If you have no right to work you have no right to life because you can only live by work. And if you live in a system that deprives you of the right to work, that system denies you the right to live. No work, no food and all this in the shadow of the abundance these very workers have created. In capitalism a worker can only work on condition that he or she finds somebody who will grant them permission to work but for just enough of what his or her labour produces to keep them in sufficient fit state and working order. Why should any worker need to beg for work? Why be forced to surrender to anybody any part of what his or her labour produces? No matter whether you have studied this economic question or not, you cannot have failed to observe that society has been sharply divided into classes into a capitalist class upon the one hand, into a working class upon the other hand. The capitalist has become a profit-taking parasite. The capitalists are absolutely unnecessary; they have no part in the process of production – not the slightest.
So long as the means of production are privately or state owned, so long as they are operated for the profit of the capitalist or a bureaucracy, the working class will be exploited, millions will be reduced to want, some of them driven to be vagabonds and criminals, and this condition will prevail in spite of anything that organised labour can do to the contrary.

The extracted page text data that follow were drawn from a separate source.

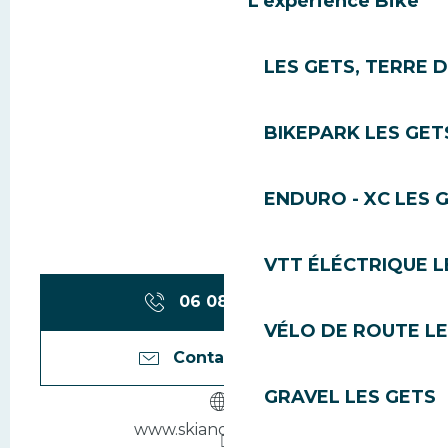
L'expérience Bike
LES GETS, TERRE 
BIKEPARK LES GET
ENDURO - XC LES 
VTT ÉLÉCTRIQUE L
06 08 52 12
▒▒
VÉLO DE ROUTE LE
Contactez-nous
GRAVEL LES GETS
www.skiandguide.com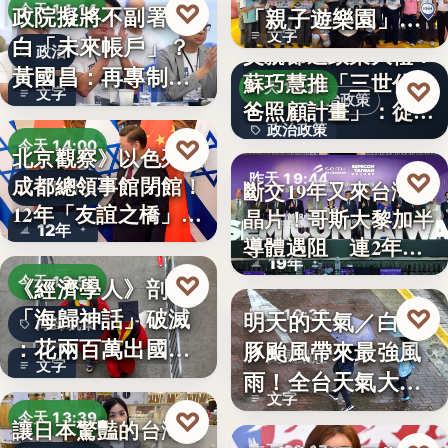
♡
政院擬將不副署藍
今天 14:14
「親子遊樂園」
文字
白「未來帳戶」？
開幕首日…
父親節送政策大禮！
政治
黃國昌：再專制也
蘇巧慧推「三世代爸
♡
昨天 19:49
文字
不該拿孩…
政治政策
爸照顧計畫」：從準
政治政策
爸…
♡
今天 14:00
北京觀察》以色列駐
50%
♡
昨天 19:44
成都總領事館閉館！
斷交19年又來台灣找
國際外交
12年「友誼之橋」
晶片！哥斯大黎加半
半導體
12年
為…
導體遇阻 連2年
19年
參…
♡
《經濟學人》剖析
今天 13:57
「海歸神話」破滅
♡
明天的天氣／白海
昨天 19:38
海歸就業
：花兩百萬出國留
豚颱風帶來最強風
颱風動態
文字
學，回國…
雨！全台天氣大轉
文字
變「豪雨…
♡
今天 13:39
讓日本驚豔的台灣甘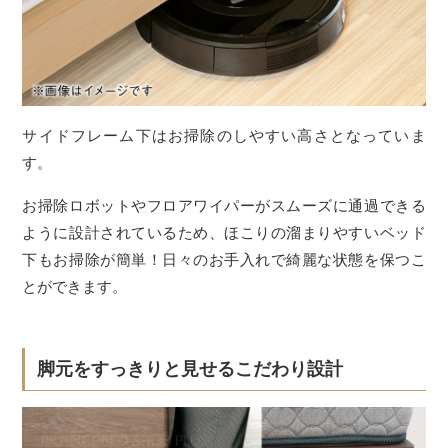
サイドフレーム下はお掃除のしやすい高さとなっていま
す。
お掃除ロボットやフロアワイパーがスムーズに通過できる
ように設計されているため、ほこりの溜まりやすいベッド
下もお掃除が簡単！日々のお手入れで綺麗な状態を保つこ
とができます。
脚元をすっきりと見せるこだわり設計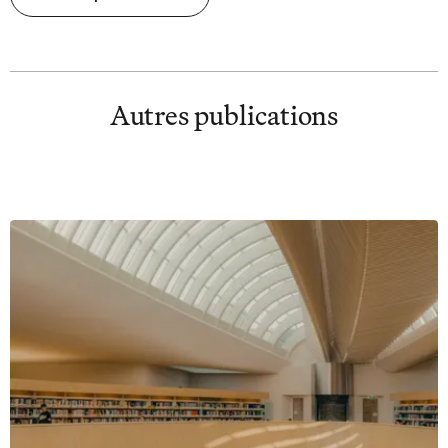
Autres publications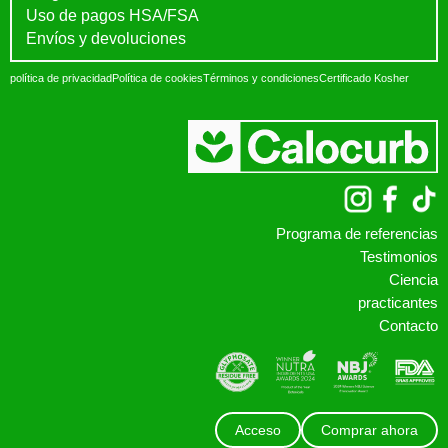
Uso de pagos HSA/FSA
Envíos y devoluciones
política de privacidad
Política de cookies
Términos y condiciones
Certificado Kosher
Programa de referencias
Testimonios
Ciencia
practicantes
Contacto
Acceso
Comprar ahora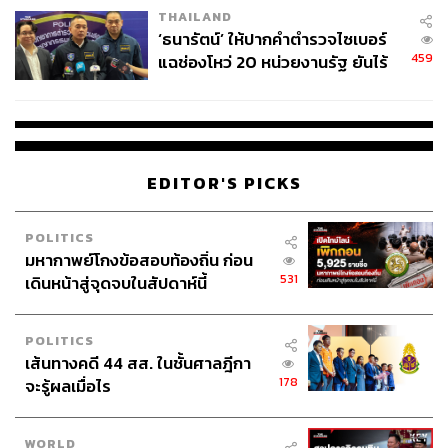
THAILAND
พอพูดถึงยกเลิกเกณฑ์ทหารก็จะมีคนมาบอกว่าทหารยัง
‘ธนารัตน์’ ให้ปากคำตำรวจไซเบอร์
จำเป็น ยังต้องมีทหาร ซึ่งมันคนละเรื่องกันเลย เพราะ
459
แฉช่องโหว่ 20 หน่วยงานรัฐ ยันไร้
การอธิบายว่ายกเลิกเกณฑ์ทหารจะทำให้ไม่มีทหาร
นัยทางการเมือง
หรือไม่มีกองทัพป้องกันประเทศเป็นความเข้าใจที่ผิด ไม่
สมเหตุสมผล
ดังนั้นแม้ว่าน่าเสียดายที่ปีนี้ยังคงมีการเกณฑ์ทหารอยู่ แต่ก็
EDITOR'S PICKS
เห็นสัญญาณที่ดีว่าจำนวนเกณฑ์เริ่มลดลง เราก็หวังว่า
สุดท้ายประเทศไทยจะเปลี่ยนจากระบบเกณฑ์เป็นระบบสมัคร
POLITICS
ใจให้ได้อย่างสมบูรณ์ ซึ่งเชื่อว่าสิ่งนี้จะเป็นแรงกระตุ้นให้
มหากาพย์โกงข้อสอบท้องถิ่น ก่อน
กองทัพต้องปรับตัวให้ทันสมัยมากขึ้น เพราะต้องทำให้สภาพ
531
เดินหน้าสู่จุดจบในสัปดาห์นี้
การทำงานดีและดึงดูดให้คนมาสมัคร จะเป็นกองทัพแบบเดิม
ไม่ได้แล้ว
POLITICS
เส้นทางคดี 44 สส. ในชั้นศาลฎีกา
และเราก็อยากเห็นกองทัพโฉมใหม่ที่ทันสมัย เป็นมืออาชีพ มี
178
จะรู้ผลเมื่อไร
จำนวนกำลังพลที่เหมาะสม ทำหน้าที่ดูแลชายแดนไม่ให้มี
ใครรุกล้ำ ในส่วนชีวิตความเป็นอยู่ก็ต้องดูแลกำลังพลดี ไม่มี
การซ้อมทรมาน ไม่ต้องเอาพลทหารไปเลี้ยงไก่หรือซัก
WORLD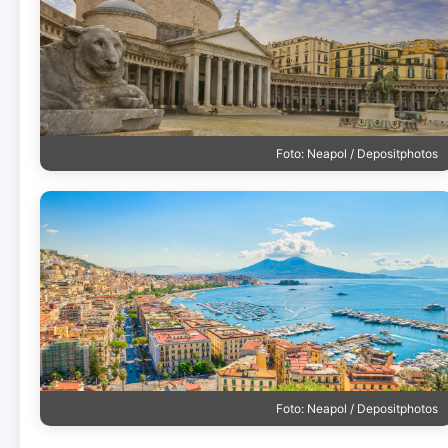
Foto: Neapol / Depositphotos
Foto: Neapol / Depositphotos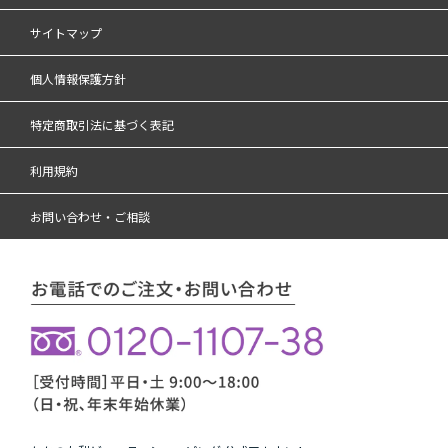
サイトマップ
個人情報保護方針
特定商取引法に基づく表記
利用規約
お問い合わせ・ご相談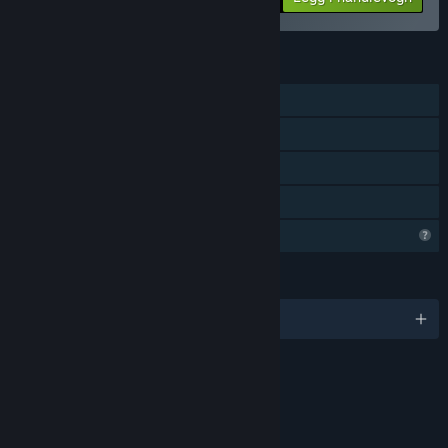
FUNKSJONER
Enkeltspiller
Nedlastbart innhold
Steam Cloud
Familiedeling
Begrensede profilfunksjoner
SPRÅK
Engelsk
VURDERINGER
Violence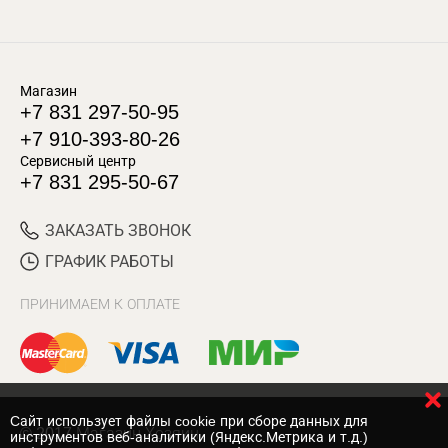
Магазин
+7 831 297-50-95
+7 910-393-80-26
Сервисный центр
+7 831 295-50-67
ЗАКАЗАТЬ ЗВОНОК
ГРАФИК РАБОТЫ
ПРИНИМАЕМ К ОПЛАТЕ
Cайт использует файлы cookie при сборе данных для
© 2017 Магазин Хозяин
инструментов веб-аналитики (Яндекс.Метрика и т.д.)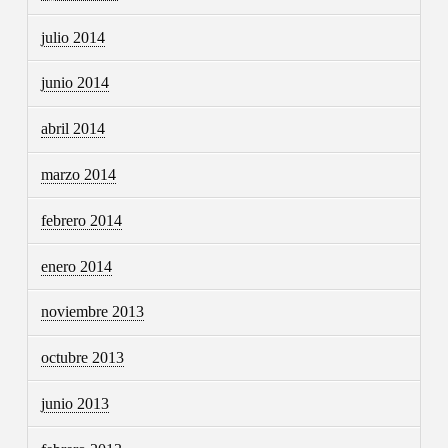
julio 2014
junio 2014
abril 2014
marzo 2014
febrero 2014
enero 2014
noviembre 2013
octubre 2013
junio 2013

What is it that keeps the working class in subjection? What is it that is responsible for their exploitation and for all of the ills they suffer? Just one thing, the working class have not yet learned how to unite and act together. The capitalists and their retinue have managed during all these years to keep the working class divided, and as long as the working class is divided it will be helpless. It is only when the working class learn (and they are learning ) and by very bitter experience to unite and to act together, especially on election day, that there is any hope for emancipation.
We have now no effective revolutionary organisation of the workers along the lines of this class struggle, and that is the demand of this time. The capitalists are combined against you. They are reducing wages. They have control of the courts. They are doing everything they can to destroy your power. You have got to follow their example. You have got to unify your forces. You have got to stand together shoulder to shoulder on the economic and political fields and then you will make substantial progress toward emancipation.